Patients sacrificing health care for basic needs such as rent and food have become a growing trend among ICHS’s clientele.
In order to protect the best interests team. In addition to race, it will address issues regarding sexuality, gender, class, disability, and of the clinic, ICHS has issued recent layoffs and introduced furloughs to cut back on costs. Despite changes, Batayola insisted that the staff continues to meet the needs of its clients.
“The staff understands how bad the economic situation is, and they’re passionate about maintaining services for our clients,” she said. “Even though we’re understaffed, we still uphold regular clinic hours to meet with patients to establish normalcy.”
This desire to maintain normalcy can also be found at the Center for Career Alternatives (CCA), where multiethnic, disadvantaged youth and adults can seek no-cost education, employment, and career development services.
Alan Sugiyama, CCA Executive Director, said that the center has downsized 20 percent of its staff within the last seven months. However, the layoffs have not diminished the center’s efficiency or morale.
“[It] has been really tough on the staff, but many are doing the job of two people, and everyone has been pitching in to cover what needs to be done. Everyone is concerned, but we’re hoping that in the next year we’ll have the funding to get staffing back. … Our goals haven’t gone down — just our staff.”
Sugiyama expressed that clients are bearing the strain of these times. “Our clients are sharing or cutting costs to help weather the storm. Many of them have had to move out of their places and into the homes of friends and families to help support themselves.”

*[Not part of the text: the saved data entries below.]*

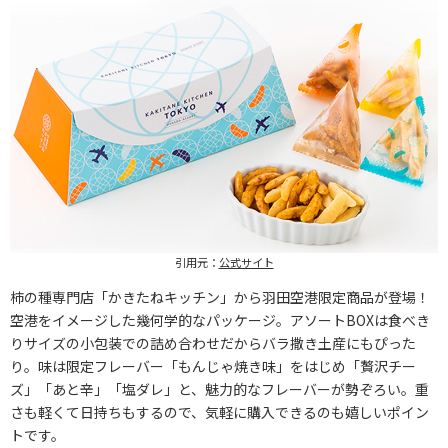
引用元：
公式サイト
柿の種専門店「かきたねキッチン」から羽田空港限定商品が登場！
空港をイメージした幾何学的なパッケージ。アソートBOXは食べき
りサイズの小包装での詰め合わせだからバラ撒き土産にもぴった
り。味は限定フレーバー「もんじゃ焼き味」をはじめ「贅沢チー
ズ」「あと辛」「塩ダレ」と、魅力的なフレーバーが勢ぞろい。重
さも軽くて日持ちもするので、気軽に購入できるのも嬉しいポイン
トです。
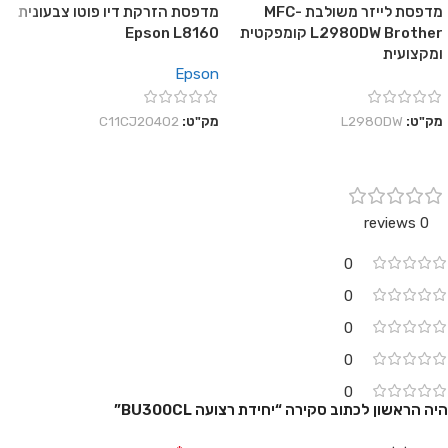
מדפסת לייזר משולבת MFC-
מדפסת הזרקת דיו פוטו צבעונית
L2980DW Brother קומפקטית
Epson L8160
ומקצועית
Epson
מק"ט:
L2980DW
מק"ט:
C11CJ20402
0 reviews
0
0
0
0
0
היה הראשון לכתוב סקירה “יחידת רצועה BU300CL”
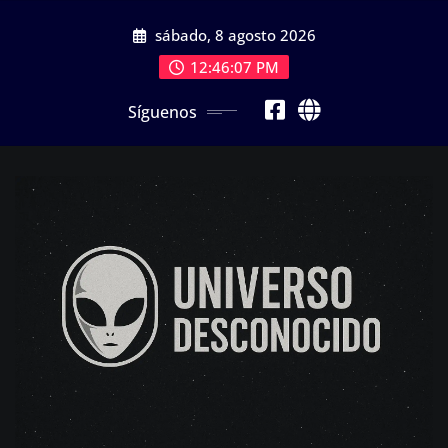
Saltar
sábado, 8 agosto 2026
al
contenido
12:46:07 PM
Síguenos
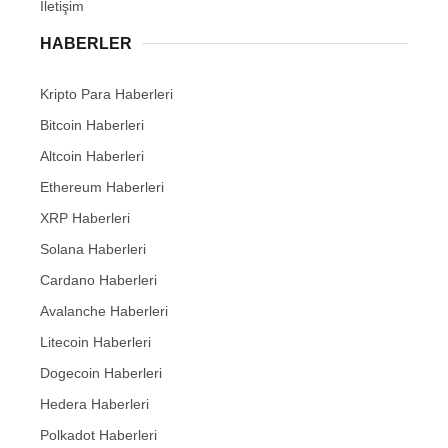
İletişim
HABERLER
Kripto Para Haberleri
Bitcoin Haberleri
Altcoin Haberleri
Ethereum Haberleri
XRP Haberleri
Solana Haberleri
Cardano Haberleri
Avalanche Haberleri
Litecoin Haberleri
Dogecoin Haberleri
Hedera Haberleri
Polkadot Haberleri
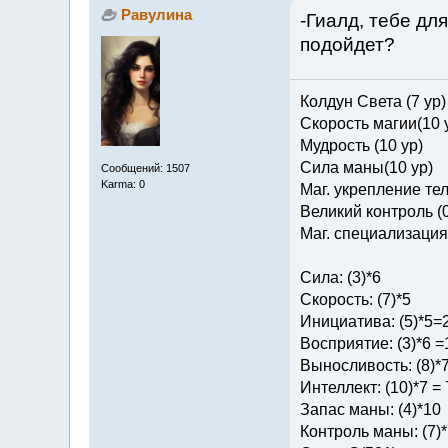
Равулина
-Гиалд, тебе дл
подойдет?
Колдун Света (7 ур)
Скорость магии(10 
Мудрость (10 ур)
Сила маны(10 ур)
Сообщений: 1507
Karma: 0
Маг. укрепление тел
Великий контроль (0
Маг. специализация 
Сила: (3)*6
Скорость: (7)*5
Инициатива: (5)*5=
Восприятие: (3)*6 =
Выносливость: (8)*
Интеллект: (10)*7 = 
Запас маны: (4)*10
Контроль маны: (7)*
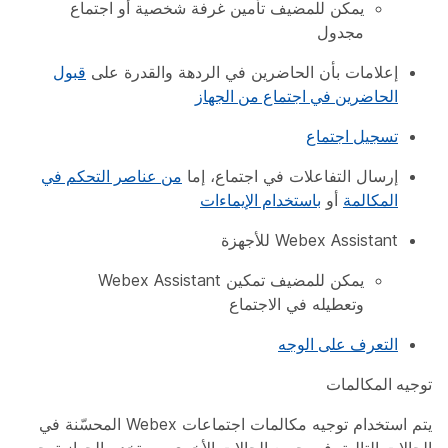
يمكن للمضيف تأمين غرفة شخصية أو اجتماع
مجدول
إعلامات بأن الحاضرين في الردهة والقدرة على
قبول
الحاضرين في اجتماع من الجهاز
تسجيل اجتماع
إرسال التفاعلات في اجتماع، إما
من عناصر التحكم في
المكالمة
أو
باستخدام الإيماءات
Webex Assistant للأجهزة
يمكن للمضيف تمكين Webex Assistant
وتعطيله في الاجتماع
التعرف على الوجه
توجيه المكالمات
يتم استخدام توجيه مكالمات اجتماعات Webex المحسّنة في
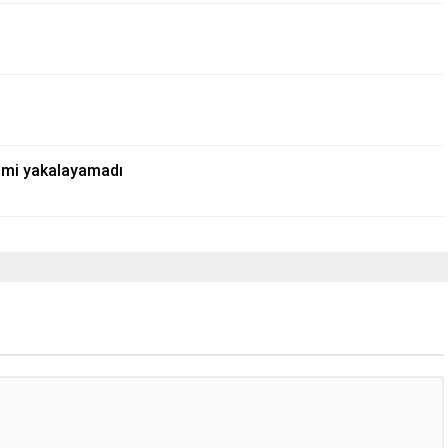
şimi yakalayamadı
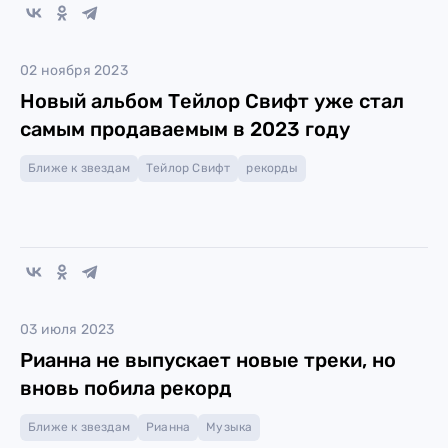
02 ноября 2023
Новый альбом Тейлор Свифт уже стал
самым продаваемым в 2023 году
Ближе к звездам
Тейлор Свифт
рекорды
03 июля 2023
Рианна не выпускает новые треки, но
вновь побила рекорд
Ближе к звездам
Рианна
Музыка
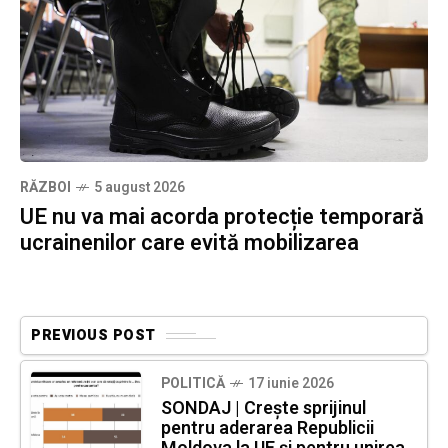
RĂZBOI
5 august 2026
UE nu va mai acorda protecție temporară
ucrainenilor care evită mobilizarea
PREVIOUS POST
POLITICĂ
17 iunie 2026
SONDAJ | Crește sprijinul
pentru aderarea Republicii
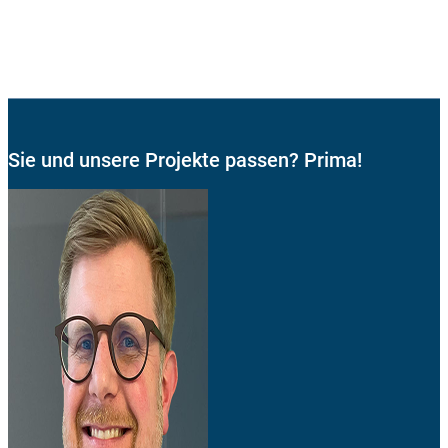
Sie und unsere Projekte passen? Prima!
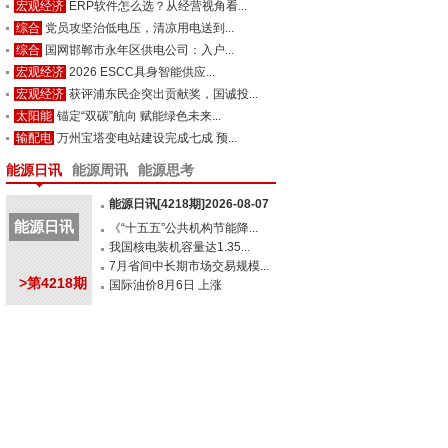
宏观经济
ERP软件怎么选？从经营视角看...
综合
党员攻坚治低电压，清凉用电送到...
综合
国网邯郸市永年区供电公司：入户...
宏观经济
2026 ESCC具身智能供应...
宏观经济
获评浦东民企突出贡献奖，国诚投...
太阳能
锚定“双碳”航向 赋能绿色未来...
输配电
万州宝塔变电站建设完成七成 预...
能源日讯
能源周讯
能源思考
能源日讯[4218期]2026-08-07
能源日讯
《“十五五”公共机构节能降...
我国核电装机容量达1.35...
7月省间中长期市场交易规模...
>第4218期
国际油价8月6日 上涨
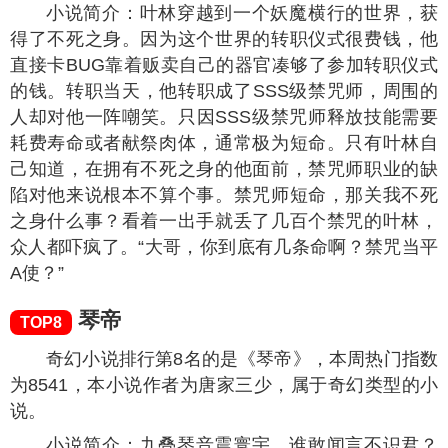
奇幻小说排行第7名的是《禁咒师短命？我拥有不
死之身》，本周热门指数为
8822
，本小说作者为吃掉
小杏仁，属于奇幻类型的小说。
小说简介：叶林穿越到一个妖魔横行的世界，获
得了不死之身。因为这个世界的转职仪式很费钱，他
直接卡BUG靠着贩卖自己的器官凑够了参加转职仪式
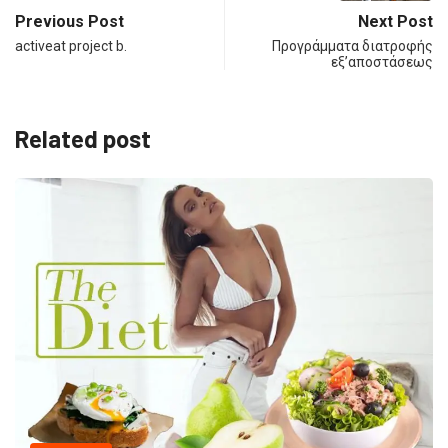
Previous Post
Next Post
activeat project b.
Προγράμματα διατροφής
εξ’αποστάσεως
Related post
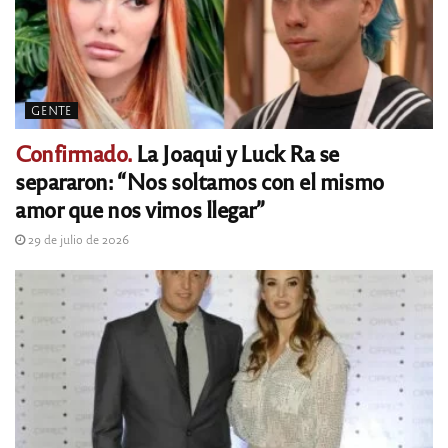
GENTE
Confirmado.
La Joaqui y Luck Ra se
separaron: “Nos soltamos con el mismo
amor que nos vimos llegar”
29 de julio de 2026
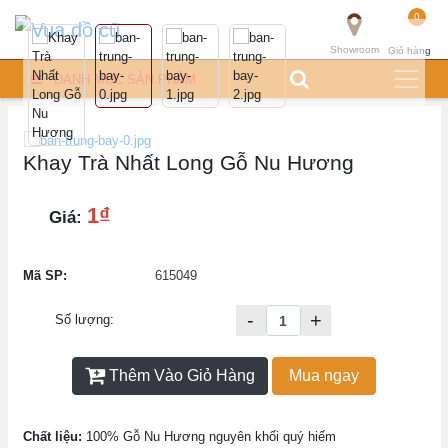
0
Showroom
Giỏ hàng
DANH MỤC SẢN PHẨM
Khay Trà Nhất Long Gỗ Nu Hương
1₫
Giá:
Mã SP:
615049
-
+
Số lượng:
Thêm Vào Giỏ Hàng
Mua ngay
Chất liệu:
100% Gỗ Nu Hương nguyên khối quý hiếm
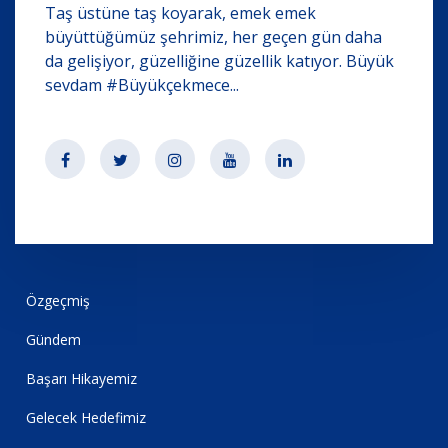
Taş üstüne taş koyarak, emek emek
büyüttüğümüz şehrimiz, her geçen gün daha
da gelişiyor, güzelliğine güzellik katıyor. Büyük
sevdam #Büyükçekmece...
Özgeçmiş
Gündem
Başarı Hikayemiz
Gelecek Hedefimiz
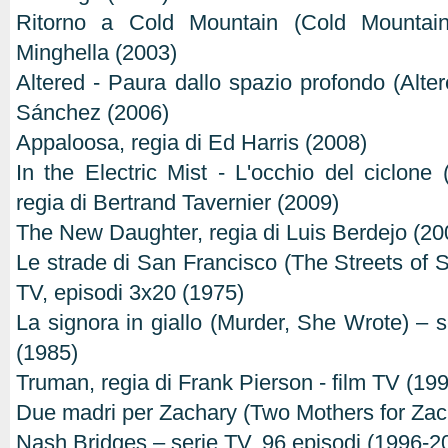
Ritorno a Cold Mountain (Cold Mountain
Minghella (2003)
Altered - Paura dallo spazio profondo (Alter
Sánchez (2006)
Appaloosa, regia di Ed Harris (2008)
In the Electric Mist - L'occhio del ciclone (
regia di Bertrand Tavernier (2009)
The New Daughter, regia di Luis Berdejo (20
Le strade di San Francisco (The Streets of S
TV, episodi 3x20 (1975)
La signora in giallo (Murder, She Wrote) – s
(1985)
Truman, regia di Frank Pierson - film TV (19
Due madri per Zachary (Two Mothers for Zach
Nash Bridges – serie TV, 96 episodi (1996-20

Funding has also been a concern. “All of the nonprofits are suffering just like every citizen,” said Sugiyama. “Our revenues are down, our grants are down, and all the community-based agencies must be aggressive about fundraising.”
Other agencies have had more luck staying afloat. The Refugee Women’s Alliance (ReWA), a multiethnic organization that provides refugee and immigrant women and families with culturally appropriate services, oversees a unique way of preserving resources.
“For the past eight years, we have tried hard to diversify our funds,” said Someireh Amirfaiz, ReWA’s executive director. “[Since] some of our funding will be cut by the end of the summer, we’re definitely feeling the impact [of the economy], but we’re still making sure that we’re secure and that there’s no gap in our services. We strive to catch our clients and provide a safety net by having an alternative, go-to source for funding.”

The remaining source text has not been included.